Şu durumda, hizmet tespiti davalarında Kurumun feri müdahilliğine ilişkin hükmün geçmişe yürütüleceği yönündeki düzenlemenin kanun koyucu tarafından benimsenmemiş olması, ayrıca ve özellikle yukarıda değinilen 448. madde kapsamında, Kurum bakımından taraf oluşumu gerçekleştiğinden tamamlanmamış işlemden söz edilemeyeceğinin de belirgin bulunması karşısında 5521 sayılı Kanunun 7. maddesine eklenen 4. fıkranın 11.09.2014 tarihinden önce açılan davalarda uygulanamayacağı açık olmakla, eldeki davada Kurumun davalı olduğu gözetilmeksizin feri müdahilliğine karar verilmek suretiyle hüküm tesisi de isabetsiz bulunmuştur.

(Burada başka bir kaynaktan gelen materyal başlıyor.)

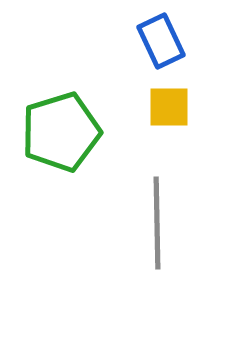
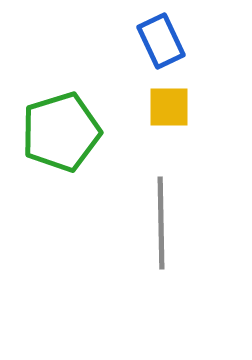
gray line: moved 4 px right
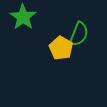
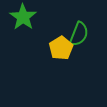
yellow pentagon: rotated 10 degrees clockwise
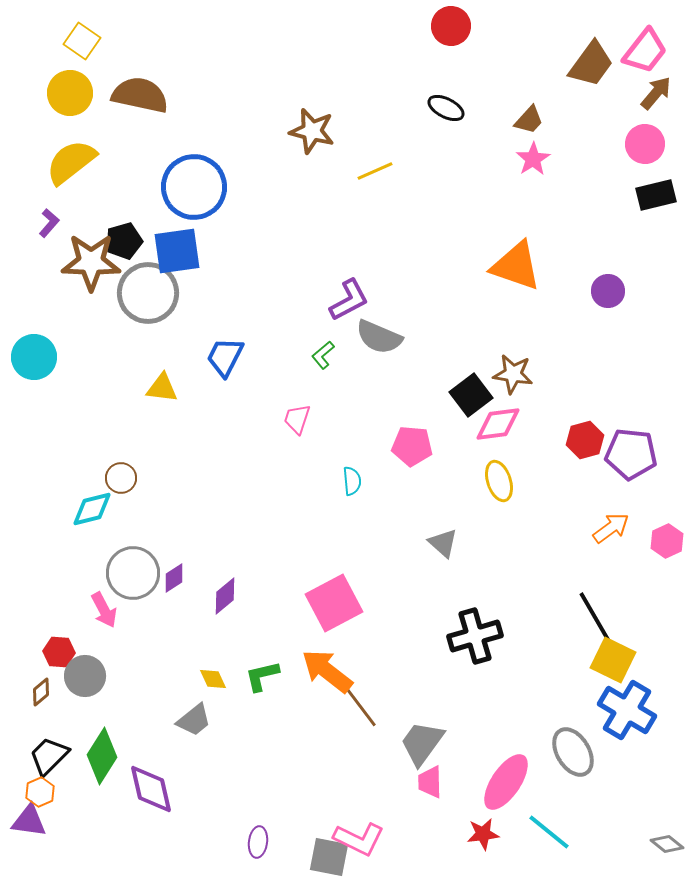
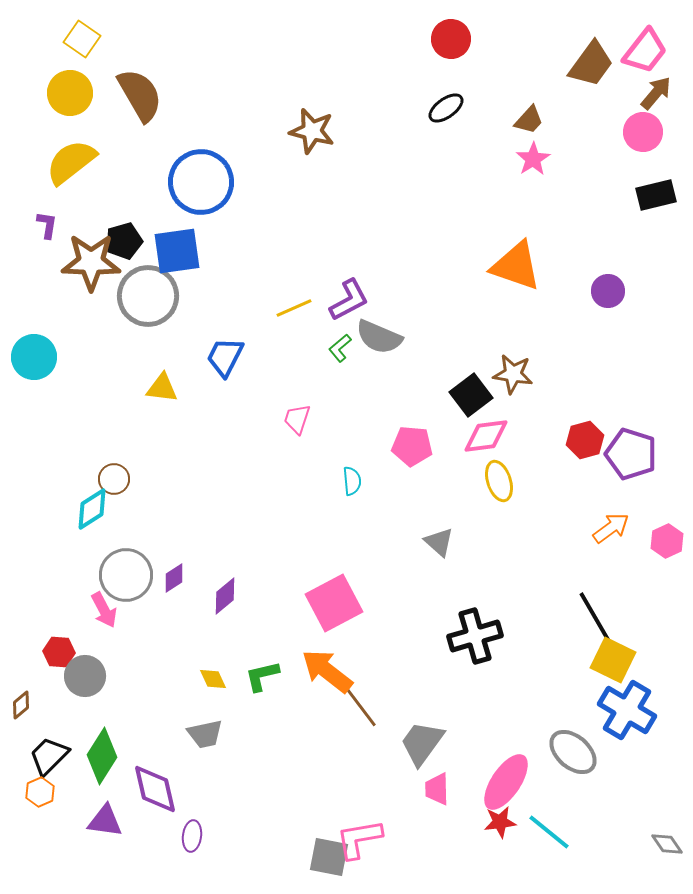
red circle at (451, 26): moved 13 px down
yellow square at (82, 41): moved 2 px up
brown semicircle at (140, 95): rotated 48 degrees clockwise
black ellipse at (446, 108): rotated 63 degrees counterclockwise
pink circle at (645, 144): moved 2 px left, 12 px up
yellow line at (375, 171): moved 81 px left, 137 px down
blue circle at (194, 187): moved 7 px right, 5 px up
purple L-shape at (49, 223): moved 2 px left, 2 px down; rotated 32 degrees counterclockwise
gray circle at (148, 293): moved 3 px down
green L-shape at (323, 355): moved 17 px right, 7 px up
pink diamond at (498, 424): moved 12 px left, 12 px down
purple pentagon at (631, 454): rotated 12 degrees clockwise
brown circle at (121, 478): moved 7 px left, 1 px down
cyan diamond at (92, 509): rotated 18 degrees counterclockwise
gray triangle at (443, 543): moved 4 px left, 1 px up
gray circle at (133, 573): moved 7 px left, 2 px down
brown diamond at (41, 692): moved 20 px left, 13 px down
gray trapezoid at (194, 720): moved 11 px right, 14 px down; rotated 27 degrees clockwise
gray ellipse at (573, 752): rotated 18 degrees counterclockwise
pink trapezoid at (430, 782): moved 7 px right, 7 px down
purple diamond at (151, 789): moved 4 px right
purple triangle at (29, 821): moved 76 px right
red star at (483, 834): moved 17 px right, 12 px up
pink L-shape at (359, 839): rotated 144 degrees clockwise
purple ellipse at (258, 842): moved 66 px left, 6 px up
gray diamond at (667, 844): rotated 16 degrees clockwise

Ne var ki, bu hususların giderilmesi, yeniden yargılamayı gerektirmediğinden, hüküm bozulmamalı, 6100 sayılı Hukuk Muhakemeleri Kanunu’nun geçici 3. maddesi yollaması ile 1086 sayılı Hukuk Usulü Muhakemeleri Kanunu m.438 gereğince düzeltilerek onanmalıdır.

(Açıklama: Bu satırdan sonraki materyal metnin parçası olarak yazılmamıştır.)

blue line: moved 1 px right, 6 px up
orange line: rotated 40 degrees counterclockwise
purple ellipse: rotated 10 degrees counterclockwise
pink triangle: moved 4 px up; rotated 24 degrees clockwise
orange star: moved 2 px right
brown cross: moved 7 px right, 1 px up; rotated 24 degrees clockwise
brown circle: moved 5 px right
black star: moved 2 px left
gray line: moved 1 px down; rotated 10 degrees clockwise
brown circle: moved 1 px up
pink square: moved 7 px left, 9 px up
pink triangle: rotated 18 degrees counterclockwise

SONUÇ: Karar gerekçesinde yer alan; “Tüm dosya kapsamının birlikte değerlendirilmesi sonucunda, davacının davalı yanında çay dağıtıcı/garson ve ocakçı olan davacının, davalının emir ve gözetimi altında 18.02.2008-19.02.2010, 25.02.2012-03.06.2012 tarihleri arasında çalıştığının kabulü gerektiği anlaşıldığından hüküm kurmaya elverişli denetimli uzman bilirkişi raporu benimsenerek davanın kısmen kabul ve kısmen reddine karar vermek gerekmiş, bu düşünce ve kanaatlerle aşağıdaki şekilde hüküm kurulmuştur.” ibareleri silinerek, yerine; “Dosya kapsamından, davacının çay dağıtıcı/garson ve ocakçı olarak, davalının ...ve gözetimi altında 02.03.2009-19.02.2010 ve 25.02.2012-03.06.2012 tarihleri arasında çalıştığının kabulü gerektiği anlaşıldığından hüküm kurmaya elverişli denetimli uzman bilirkişi raporu benimsenerek davanın kısmen kabul ve kısmen reddine karar vermek gerekmiş, bu düşünce ve kanaatlerle aşağıdaki şekilde hüküm kurulmuştur.”
ibarelerinin yazılmasına,
Karar başlığında ve hüküm fıkrasında yer alan “Feri Müdahil” sözcüklerinin silinerek, “davalı” sözcüğünün yazılmasına,
Hüküm fıkrasının bir, iki, üç ve dördüncü bentlerinin tamamen silinerek, yerlerine; “davanın kısmen kabulü ile,
1-Davacının davalı işverene ait yerinde, 02.03.2009 - 19.02.2010 , 25.02.2012 - 03.06.2012 tarihleri arasında çalıştığının tespitine, fazlaya ilişkin istemin reddine,
2- Davacı tarafından yatırılan peşin harcın mahsubu ile bakiye 6,55 TL harcın davalı işverenden alınarak Hazineye gelir kaydına,
3- Davacı tarafından yapılan 45,60 TL harç giderinin davalı işverenden alınarak davacıya verilmesine,
4- Davacı tarafından yapılan 419,00 TL. yargılama giderinin kabul-red oranı gözetilerek 209,50 TL"sinin davalılardan alınarak davacıya verilmesine, kalan kısmın davacı üzerinde bırakılmasına,
5- Davalı işveren tarafından yapılan 64,00 TL. yargılama giderinin kabul-red oranı gözetilerek 32,00 TL sinin davacıdan alınarak davalı işverene verilmesine, kalan kısmın davalı işveren üzerinde bırakılmasına,
6- Taraflarca yatırılan gider avansından kullanılmayan tutarların kararın kesinleşmesinden sonra istem halinde ilgili tarafa iadesine,
7- Kendini vekil ile temsil ettiren davacı lehine ... gereğince hesaplanan 1.500,00-TL vekalet ücretinin davalılardan alınarak, davacıya verilmesine,
8- Davalılar kendilerini vekil ile temsil ettirdiklerinden .... gereğince hesaplanan 1.500,00-TL vekalet ücretinin davacıdan alınarak davalılara verilmesine,” ibarelerinin yazılmasına ve hükmün bu şekliyle DÜZELTİLEREK ONANMASINA, 30.06.2015 gününde oybirliği ile karar verildi.